» **AIM OF THE TASK**: Nothing should change. Output the data exactly.
═══ RECORDS FOR THE EXERCISE
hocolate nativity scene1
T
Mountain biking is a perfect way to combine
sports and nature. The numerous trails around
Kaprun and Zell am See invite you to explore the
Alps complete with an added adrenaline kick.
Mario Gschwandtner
══════
» **YOUR RESPONSE**:
hocolate nativity scene1
T
Mountain biking is a perfect way to combine
sports and nature. The numerous trails around
Kaprun and Zell am See invite you to explore the
Alps complete with an added adrenaline kick.
Mario Gschwandtner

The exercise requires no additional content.